*Problem to solve*: Find each line below containing the word "контейнера" and copy it.

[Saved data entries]
= = =
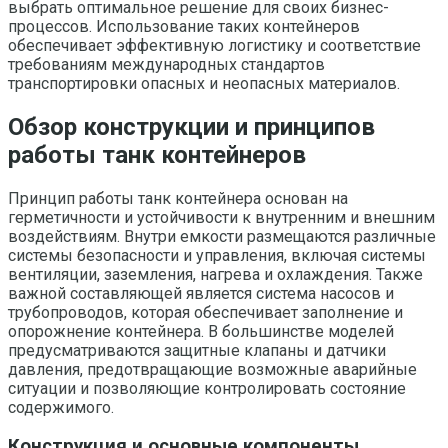
выбрать оптимальное решение для своих бизнес-
процессов. Использование таких контейнеров
обеспечивает эффективную логистику и соответствие
требованиям международных стандартов
транспортировки опасных и неопасных материалов.
Обзор конструкции и принципов
работы танк контейнеров
Принцип работы танк контейнера основан на
герметичности и устойчивости к внутренним и внешним
воздействиям. Внутри емкости размещаются различные
системы безопасности и управления, включая системы
вентиляции, заземления, нагрева и охлаждения. Также
важной составляющей является система насосов и
трубопроводов, которая обеспечивает заполнение и
опорожнение контейнера. В большинстве моделей
предусматриваются защитные клапаны и датчики
давления, предотвращающие возможные аварийные
ситуации и позволяющие контролировать состояние
содержимого.
Конструкция и основные компоненты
= = =
*Exercise output*:
Принцип работы танк контейнера основан на
опорожнение контейнера. В большинстве моделей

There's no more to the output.